--- EXCERPTED DATA Enclosed Below ---
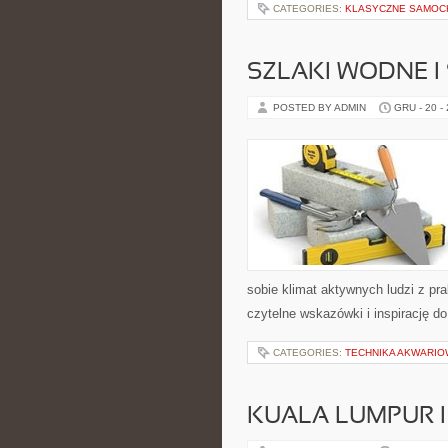
CATEGORIES:
KLASYCZNE SAMOC
SZLAKI WODNE I
POSTED BY ADMIN
GRU - 20 -
sobie klimat aktywnych ludzi z p
czytelne wskazówki i inspirację d
CATEGORIES:
TECHNIKA AKWARI
KUALA LUMPUR 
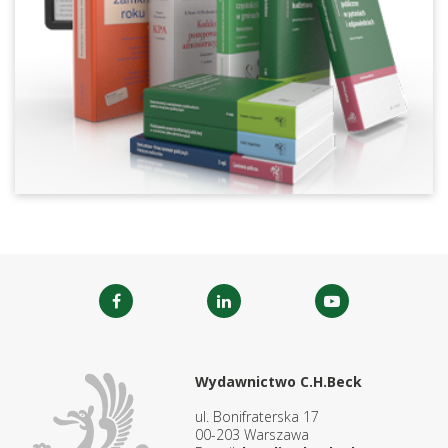
Wydawnictwo C.H.Beck
ul. Bonifraterska 17
00-203 Warszawa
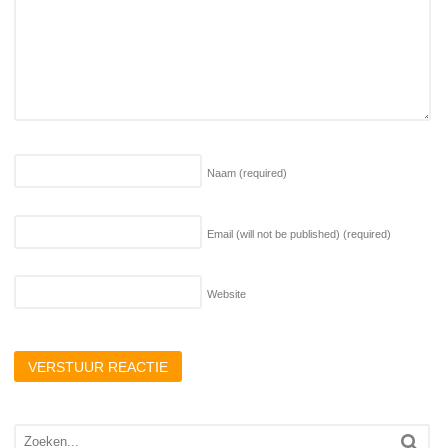
Naam
(required)
Email (will not be published)
(required)
Website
--- End of Enclosed EXCERPTED DATA ---
_ABOUT THIS EXERCISE_. From the line containing "KLASYCZNE SAMOC" to the last line of the entries, copy every line exactly, including both ends, and leave out the pictures.

_ANSWER BOX_.
KLASYCZNE SAMOC
SZLAKI WODNE I
POSTED BY ADMIN
GRU - 20 -
sobie klimat aktywnych ludzi z p
czytelne wskazówki i inspirację d
CATEGORIES:
TECHNIKA AKWARI
KUALA LUMPUR 
Wydawnictwo C.H.Beck
ul. Bonifraterska 17
00-203 Warszawa
Naam
(required)
Email (will not be published)
(required)
Website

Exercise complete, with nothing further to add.